When GPT-3 appeared, it felt like a visitation. A new iPhone moment. When GPT-4 arrived, it felt like a significant upgrade. Like the arrival of the M1. Now, as fifth and sixth generations circulate, the question people ask has changed. Not because the models are less capable. Because capability is no longer the story. The story is what the capability is inside.
AI will become what DWDM became: the layer you cannot see that makes everything above it work. It will be inside the camera that decides how to expose the photograph. Inside the chip that manages the laptop’s power. Inside the hospital monitor watching for early deterioration. Inside the contract that was reviewed before you read it.
The models will not disappear. They will stop being the unit of conversation. No one talks about DWDM when they open a video call. No one will talk about the foundation model when they use what the foundation model made possible.
This is not good for the valuations of foundation labs and the ilk of Nvidia, who want to come up with new metrics. But the industry isn’t stupid. Just follow the Ciena stock from IPO to first 10 years, and you can almost predict the curvature, if not the scale, of the stocks of these labs.
The iPhone took roughly a decade to shift from rupture to infrastructure. The PC clock-speed story took longer because the stakes were different and the industry moved differently. But AI is moving faster than either. The infrastructure framing is already present in enterprise software, in developer tools, in hardware roadmaps. The consumer shift tends to lag by a few years. My estimate: by 2028, the question will no longer be “which AI” but “what does this do that it did not do before.” The model will have gone underground.
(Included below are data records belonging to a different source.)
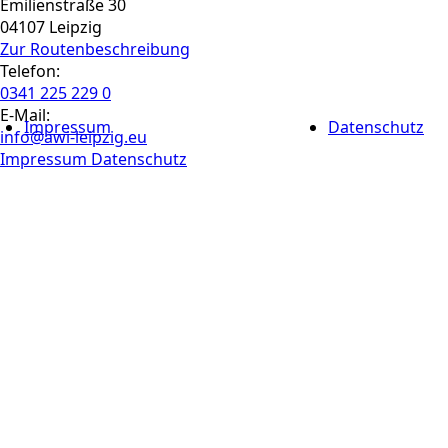
Emilienstraße 30
04107 Leipzig
Zur Routen­beschreibung
Telefon:
0341 225 229 0
E-Mail:
Impressum
Datenschutz
info@awi-leipzig.eu
Impressum
Datenschutz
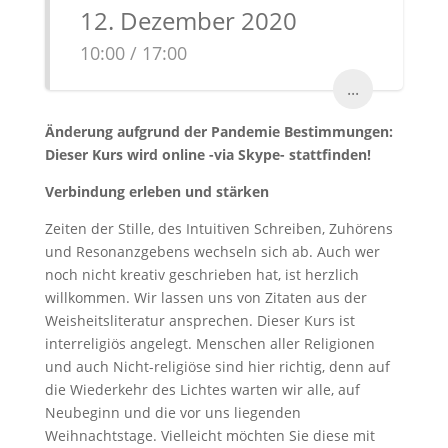
12. Dezember 2020
10:00 / 17:00
...
Änderung aufgrund der Pandemie Bestimmungen:
Dieser Kurs wird online -via Skype- stattfinden!
Verbindung erleben und stärken
Zeiten der Stille, des Intuitiven Schreiben, Zuhörens
und Resonanzgebens wechseln sich ab. Auch wer
noch nicht kreativ geschrieben hat, ist herzlich
willkommen. Wir lassen uns von Zitaten aus der
Weisheitsliteratur ansprechen. Dieser Kurs ist
interreligiös angelegt. Menschen aller Religionen
und auch Nicht-religiöse sind hier richtig, denn auf
die Wiederkehr des Lichtes warten wir alle, auf
Neubeginn und die vor uns liegenden
Weihnachtstage. Vielleicht möchten Sie diese mit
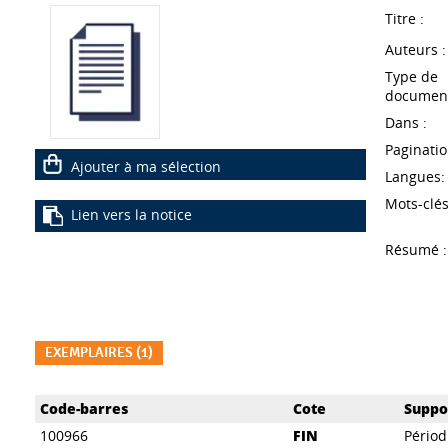
Titre :
Auteurs :
Type de
document
Dans :
Paginatio
Ajouter à ma sélection
Langues:
Mots-clés
Lien vers la notice
Résumé :
EXEMPLAIRES (1)
Liste des exemplaires
Code-barres
Cote
Suppo
100966
FIN
Périod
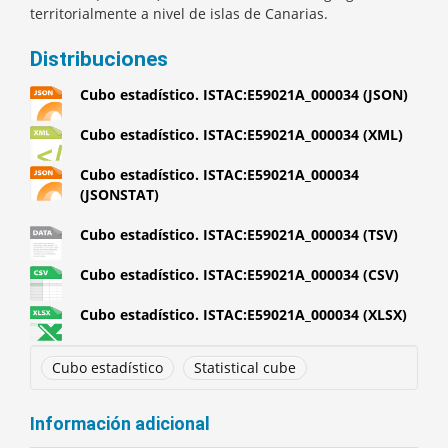
territorialmente a nivel de islas de Canarias.
Distribuciones
Cubo estadístico. ISTAC:E59021A_000034 (JSON)
Cubo estadístico. ISTAC:E59021A_000034 (XML)
Cubo estadístico. ISTAC:E59021A_000034
(JSONSTAT)
Cubo estadístico. ISTAC:E59021A_000034 (TSV)
Cubo estadístico. ISTAC:E59021A_000034 (CSV)
Cubo estadístico. ISTAC:E59021A_000034 (XLSX)
Cubo estadístico
Statistical cube
Información adicional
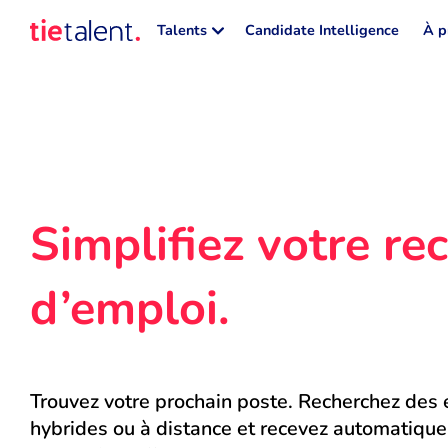
Talents
Candidate Intelligence
À p
Simplifiez votre rec
d’emploi.
Trouvez votre prochain poste. Recherchez des e
hybrides ou à distance et recevez automatique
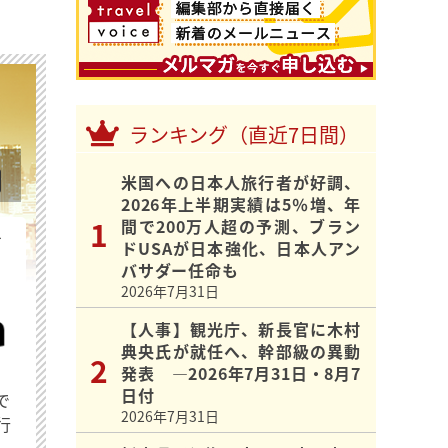
ランキング（直近7日間）
米国への日本人旅行者が好調、
2026年上半期実績は5％増、年
間で200万人超の予測、ブラン
を
ドUSAが日本強化、日本人アン
バサダー任命も
2026年7月31日
【人事】観光庁、新長官に木村
典央氏が就任へ、幹部級の異動
発表 ―2026年7月31日・8月7
日付
で
2026年7月31日
行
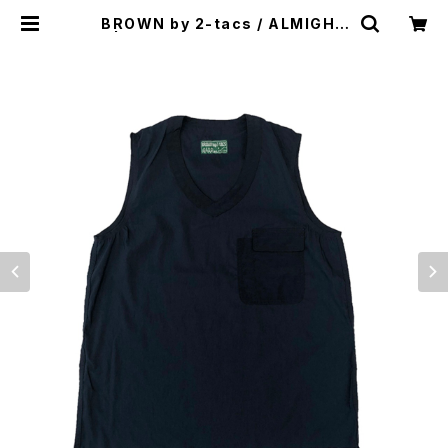
BROWN by 2-tacs / ALMIGHT
Y | st. valley house - セントバレ
ーハウス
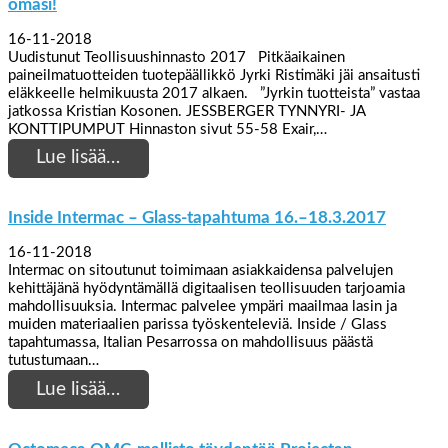
omasi!
16-11-2018
Uudistunut Teollisuushinnasto 2017 Pitkäaikainen
paineilmatuotteiden tuotepäällikkö Jyrki Ristimäki jäi ansaitusti
eläkkeelle helmikuusta 2017 alkaen. ”Jyrkin tuotteista” vastaa
jatkossa Kristian Kosonen. JESSBERGER TYNNYRI- JA
KONTTIPUMPUT Hinnaston sivut 55-58 Exair,…
Lue lisää…
Inside Intermac – Glass-tapahtuma 16.–18.3.2017
16-11-2018
Intermac on sitoutunut toimimaan asiakkaidensa palvelujen
kehittäjänä hyödyntämällä digitaalisen teollisuuden tarjoamia
mahdollisuuksia. Intermac palvelee ympäri maailmaa lasin ja
muiden materiaalien parissa työskenteleviä. Inside / Glass
tapahtumassa, Italian Pesarrossa on mahdollisuus päästä
tutustumaan…
Lue lisää…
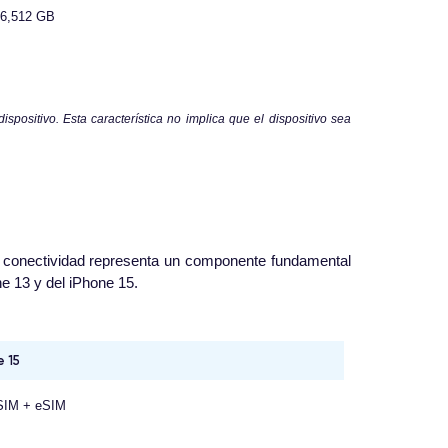
56,512 GB
spositivo. Esta característica no implica que el dispositivo sea
La conectividad representa un componente fundamental
e 13 y del iPhone 15.
e 15
SIM + eSIM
The companies building foundation models are not necessarily the companies that will define the AI era. DWDM was built by Nortel, Lucent, carriers now mostly forgotten or absorbed. The internet layer above them – Google, Amazon, Netflix – captured the value that the optical infrastructure enabled. Infrastructure enables; it does not determine who wins.
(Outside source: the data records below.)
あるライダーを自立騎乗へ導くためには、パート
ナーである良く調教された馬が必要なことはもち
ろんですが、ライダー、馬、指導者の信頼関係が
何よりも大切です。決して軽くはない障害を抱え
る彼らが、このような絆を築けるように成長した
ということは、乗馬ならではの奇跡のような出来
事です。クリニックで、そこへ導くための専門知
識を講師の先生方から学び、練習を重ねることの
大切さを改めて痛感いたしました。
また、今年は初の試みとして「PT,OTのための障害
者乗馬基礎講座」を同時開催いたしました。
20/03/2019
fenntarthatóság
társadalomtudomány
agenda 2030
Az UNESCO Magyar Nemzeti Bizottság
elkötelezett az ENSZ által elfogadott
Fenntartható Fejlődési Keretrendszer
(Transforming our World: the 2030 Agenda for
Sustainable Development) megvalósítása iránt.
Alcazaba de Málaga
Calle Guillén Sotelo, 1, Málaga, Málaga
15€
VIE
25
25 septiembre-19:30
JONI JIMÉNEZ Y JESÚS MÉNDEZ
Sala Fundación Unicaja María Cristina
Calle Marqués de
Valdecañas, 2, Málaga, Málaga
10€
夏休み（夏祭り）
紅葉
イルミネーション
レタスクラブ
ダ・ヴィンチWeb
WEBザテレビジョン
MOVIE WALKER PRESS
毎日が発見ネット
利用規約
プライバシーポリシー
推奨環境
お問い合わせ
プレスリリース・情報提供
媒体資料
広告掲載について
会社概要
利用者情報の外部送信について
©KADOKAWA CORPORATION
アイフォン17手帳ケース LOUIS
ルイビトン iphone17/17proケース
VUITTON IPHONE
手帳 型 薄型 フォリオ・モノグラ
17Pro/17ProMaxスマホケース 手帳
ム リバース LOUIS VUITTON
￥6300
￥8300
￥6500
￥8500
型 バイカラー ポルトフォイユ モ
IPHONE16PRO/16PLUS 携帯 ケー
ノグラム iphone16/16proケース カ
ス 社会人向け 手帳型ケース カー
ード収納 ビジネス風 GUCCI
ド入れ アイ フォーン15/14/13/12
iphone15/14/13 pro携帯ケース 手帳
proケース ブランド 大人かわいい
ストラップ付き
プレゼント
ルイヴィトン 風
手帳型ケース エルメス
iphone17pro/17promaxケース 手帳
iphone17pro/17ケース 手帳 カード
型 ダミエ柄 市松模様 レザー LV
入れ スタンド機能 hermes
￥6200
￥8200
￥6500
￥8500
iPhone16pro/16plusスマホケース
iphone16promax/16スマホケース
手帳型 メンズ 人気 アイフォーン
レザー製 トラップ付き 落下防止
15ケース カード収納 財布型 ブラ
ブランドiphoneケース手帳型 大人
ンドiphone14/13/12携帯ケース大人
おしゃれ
Commoditization is already underway. Open-weight models are compressing the advantage that closed frontier models once held. The cost of inference has fallen so fast that capability is no longer a defensible edge. The edge will be the particular applications that make the underlying capability feel indispensable and invisible at once.
Watch not the benchmark. Watch the disappearance of the benchmark from the conversation. When we stop asking which model scores highest on reasoning tests and start asking why our software feels smarter without us having changed anything, the transition will have happened.
The optical fiber is already in the ground. We just don’t know yet what runs on it.